Rois du pétrole /Les ventes d’essence et de diesel ont progressé de 4,9%

Alain Ducat/ Les bus de ligne sont de plus en plus électriques. Et le gouvernement plaide pour l’électromobilité et le développement durable. Mais le produit pétrolier reste roi.

D’ailleurs, il rapporte gros aux caisses de l’Etat: un milliard d’euros environ en 2017, en TVA, accises et droits de concession, selon les estimations du secteur.

En outre, les variations des prix des carburants peuvent encore avancer ou retarder le déclenchement de la fameuse indexation, attendue d’ici peu selon les dernières prévisions officielles. C’est dire si l’état des lieux du secteur pétrolier a des répercussions sur le pays.

Le Groupement pétrolier luxembourgeois (GPL) rassure le chaland en tout cas: en régression depuis 2012, le marché a connu en 2017 une tendance à la hausse.

Les ventes de carburants routiers (essence et diesel) ont progressé de 4,9%. On reste quand même loin en dessous des niveaux record atteints en 2005.

Le GPL souligne lui-même le rôle de premier ordre des produits pétroliers dans l’approvisionnement énergétique global du pays, où ils représentent deux tiers de la consommation finale d’énergie. Qui dit approvisionnement pense réserves: «Il est important de maintenir au moins les capacités de stockage actuelles sur le territoire national afin d’assurer la sécurité d’approvisionnement», rappellent à l’envi les «pétroliers».

Le Groupement rappelle une évidence: le Luxembourg est un petit pays qui dépend largement des pays voisins pour assurer ses besoins énergétiques. «Il est donc impératif de supporter un cadre européen qui permette au secteur de rester compétitif et de fournir de manière fiable les énergies nécessaires au développement de l’économie nationale.»

Et, quand on évoque la question de la mobilité qui change de paradigme, le GPL plaide pour une comparaison complète, tenant compte de l’intégralité du cycle de vie total des différents carburants ainsi que des différents types de motorisation.

A propos de comparaison et d’évolution dans les carburants, il y a du changement dans l’air. Une nouvelle norme – EN 16942 –, obligatoire en Europe à partir d’octobre prochain, prévoit de revoir l’affichage dans les stations-service. L’objectif est de standardiser l’affichage des différents carburants, avec des sigles uniformisés. Les mêmes pictogrammes devront être visibles, près du réservoir, pour les véhicules nouvellement mis en circulation.

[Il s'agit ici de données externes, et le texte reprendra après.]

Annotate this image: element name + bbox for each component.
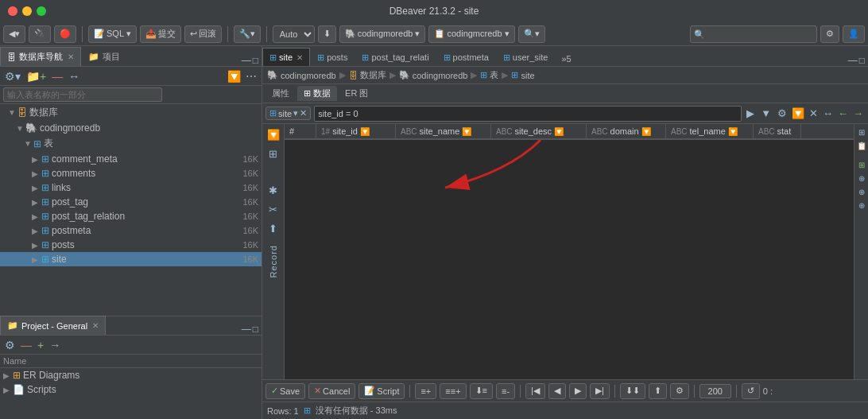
collapse-icon-2[interactable]: —: [242, 324, 251, 335]
filter-button[interactable]: 🔽: [226, 70, 242, 83]
table-search-input[interactable]: [3, 87, 162, 102]
col-filter-btn3[interactable]: ✕: [808, 107, 820, 119]
editor-tab-post_tag_relati[interactable]: ⊞ post_tag_relati: [355, 48, 436, 66]
tree-item-site[interactable]: ▶ ⊞ site 16K: [0, 252, 262, 266]
filter-clear-button[interactable]: ▼: [759, 107, 773, 119]
col-header-tel_name[interactable]: ABC tel_name 🔽: [666, 124, 754, 138]
rt-btn1[interactable]: ⊞: [856, 126, 867, 138]
sub-tab-data[interactable]: ⊞ 数据: [297, 86, 337, 101]
global-search-input[interactable]: [690, 25, 817, 43]
row-copy-button[interactable]: ⬇≡: [470, 383, 493, 399]
filter-tag-cond[interactable]: ✕: [300, 108, 307, 118]
project-tab-close[interactable]: ✕: [92, 321, 99, 330]
sidebar-copy-icon[interactable]: ✂: [265, 200, 282, 218]
nav-back-button[interactable]: ◀▾: [3, 25, 25, 43]
row-add2-button[interactable]: ≡≡+: [440, 383, 466, 399]
minimize-button[interactable]: [22, 6, 32, 16]
add-folder-button[interactable]: 📁+: [25, 70, 48, 83]
tree-item-links[interactable]: ▶ ⊞ links 16K: [0, 180, 262, 195]
tree-item-er-diagrams[interactable]: ▶ ⊞ ER Diagrams: [0, 368, 262, 382]
import-button[interactable]: ⚙: [670, 383, 689, 399]
tree-item-connection[interactable]: ▼ 🐘 codingmoredb: [0, 121, 262, 135]
extra-actions-button[interactable]: 🔍▾: [518, 25, 545, 43]
col-filter-btn5[interactable]: ←: [836, 107, 850, 119]
sidebar-add-row-icon[interactable]: ✱: [265, 181, 282, 199]
col-filter-btn4[interactable]: ↔: [821, 107, 835, 119]
domain-filter-icon[interactable]: 🔽: [641, 127, 651, 136]
tree-item-postmeta[interactable]: ▶ ⊞ postmeta 16K: [0, 223, 262, 238]
transaction-mode-select[interactable]: Auto: [273, 25, 315, 43]
sidebar-grid-icon[interactable]: ⊞: [265, 145, 282, 162]
save-button[interactable]: ✓ Save: [265, 383, 305, 399]
refresh-connection-button[interactable]: ↔: [67, 70, 81, 83]
site-tab-close[interactable]: ✕: [296, 53, 303, 62]
nav-last-button[interactable]: ▶|: [590, 383, 610, 399]
nav-first-button[interactable]: |◀: [525, 383, 545, 399]
editor-tab-posts[interactable]: ⊞ posts: [310, 48, 355, 66]
script-button[interactable]: 📝 Script: [358, 383, 405, 399]
tree-item-tables-folder[interactable]: ▼ ⊞ 表: [0, 135, 262, 152]
sub-tab-properties[interactable]: 属性: [265, 86, 296, 101]
export-button[interactable]: ⬆: [649, 383, 667, 399]
bc-item-db1[interactable]: 🐘 codingmoredb: [267, 70, 336, 80]
site_name-filter-icon[interactable]: 🔽: [462, 127, 471, 136]
col-filter-btn2[interactable]: 🔽: [790, 107, 806, 119]
nav-prev-button[interactable]: ◀: [548, 383, 566, 399]
sub-tab-er[interactable]: ER 图: [339, 86, 374, 101]
col-header-site_id[interactable]: 1# site_id 🔽: [316, 124, 396, 138]
more-button[interactable]: ⋯: [244, 70, 258, 83]
filter-tag-expand[interactable]: ▾: [293, 108, 298, 118]
col-filter-btn6[interactable]: →: [851, 107, 865, 119]
bc-item-tables[interactable]: ⊞ 表: [480, 69, 498, 81]
row-add-button[interactable]: ≡+: [415, 383, 436, 399]
close-button[interactable]: [8, 6, 17, 16]
rt-btn5[interactable]: ⊕: [856, 186, 867, 197]
tree-item-comment_meta[interactable]: ▶ ⊞ comment_meta 16K: [0, 152, 262, 166]
cancel-button[interactable]: ✕ Cancel: [308, 383, 355, 399]
tab-restore-icon[interactable]: □: [859, 55, 865, 66]
bc-item-db2[interactable]: 🐘 codingmoredb: [399, 70, 468, 80]
tree-item-posts[interactable]: ▶ ⊞ posts 16K: [0, 238, 262, 252]
filter-apply-button[interactable]: ▶: [745, 107, 756, 119]
user-avatar[interactable]: 👤: [843, 25, 865, 43]
tab-min-icon[interactable]: —: [848, 55, 858, 66]
bc-item-site[interactable]: ⊞ site: [511, 70, 534, 80]
refresh-button[interactable]: ↺: [742, 383, 760, 399]
project-settings-button[interactable]: ⚙: [3, 339, 17, 351]
sql-editor-button[interactable]: 📝 SQL ▾: [88, 25, 137, 43]
tree-item-databases[interactable]: ▼ 🗄 数据库: [0, 104, 262, 121]
tab-project[interactable]: 📁 项目: [81, 47, 127, 66]
db-nav-close[interactable]: ✕: [68, 52, 74, 61]
editor-tab-user_site[interactable]: ⊞ user_site: [496, 48, 556, 66]
database-selector[interactable]: 📋 codingmcredb ▾: [428, 25, 514, 43]
rt-btn6[interactable]: ⊕: [856, 200, 867, 211]
page-size-input[interactable]: [699, 384, 731, 398]
site_id-filter-icon[interactable]: 🔽: [360, 127, 370, 136]
disconnect-button[interactable]: 🔴: [54, 25, 76, 43]
project-add-button[interactable]: +: [36, 339, 45, 351]
restore-icon[interactable]: □: [253, 55, 258, 66]
project-remove-button[interactable]: —: [19, 339, 33, 351]
sync-button[interactable]: ⚙▾: [3, 70, 22, 83]
connection-selector[interactable]: 🐘 codingmoredb ▾: [339, 25, 426, 43]
col-header-site_desc[interactable]: ABC site_desc 🔽: [491, 124, 587, 138]
editor-tab-postmeta[interactable]: ⊞ postmeta: [436, 48, 496, 66]
rollback-button[interactable]: ↩ 回滚: [184, 25, 222, 43]
col-header-site_name[interactable]: ABC site_name 🔽: [396, 124, 491, 138]
tree-item-post_tag_relation[interactable]: ▶ ⊞ post_tag_relation 16K: [0, 209, 262, 223]
nav-forward-button[interactable]: 🔌: [29, 25, 51, 43]
maximize-button[interactable]: [37, 6, 46, 16]
remove-button[interactable]: —: [50, 70, 64, 83]
submit-button[interactable]: 📤 提交: [140, 25, 181, 43]
rt-btn3[interactable]: ⊞: [856, 159, 867, 170]
tab-project-general[interactable]: 📁 Project - General ✕: [0, 316, 106, 335]
editor-tab-more[interactable]: »5: [556, 52, 575, 66]
editor-tab-site[interactable]: ⊞ site ✕: [262, 48, 310, 66]
restore-icon-2[interactable]: □: [253, 324, 258, 335]
nav-next-button[interactable]: ▶: [569, 383, 587, 399]
tel_name-filter-icon[interactable]: 🔽: [728, 127, 738, 136]
rt-btn4[interactable]: ⊕: [856, 173, 867, 184]
project-nav-button[interactable]: →: [48, 339, 62, 351]
tree-item-scripts[interactable]: ▶ 📄 Scripts: [0, 382, 262, 397]
bc-item-dbs[interactable]: 🗄 数据库: [349, 69, 386, 81]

La mesure doit éviter la mauvaise surprise du consommateur qui, par erreur, met du diesel dans sa voiture à essence par exemple.

Le nouvel affichage prévoit aussi l’obligation d’indiquer le taux de biocarburants contenu dans les différents produits pétroliers – le taux d’éthanol maximum contenu dans l’essence, ou encore le taux de biodiesel maximum contenu dans le fioul de roulage.

Le président du GPL, René Hoffmann, commente: «Cet affichage harmonisé est une bonne chose pour les personnes qui voyagent beaucoup en Europe. Ce sera clair et on pourra facilement distinguer la nature du produit, essence, diesel ou carburant gazeux. Et le taux de biocarburant sera bien visible: au Luxembourg on a actuellement un taux maximum de 5% de bioéthanol dans l’essence 95 et un taux maximum de 7% de biodiesel dans le diesel.»

Une autre modification risque d’impacter certaines habitudes: l’apparition du carburant 95 E10, contenant jusqu’à 10% de bioéthanol, fabriqué principalement à base de betteraves et de froment. Pas si révolutionnaire si l’on considère que l’essence Euro 95 pouvait déjà contenir jusqu’à 5% d’éthanol. Mais l’Europe a décidé de passer à la dose supérieure suite à la COP21, la conférence de Paris sur le climat.

Déjà disponible en France (depuis 2009), en Belgique ou en Allemagne, ce carburant nouveau dans les pompes du Luxembourg fait partie de l’arsenal de mesures permettant au pays d’atteindre ses objectifs en matière d’énergies renouvelables – censées atteindre 10% dans la consommation du transport à l’horizon 2020.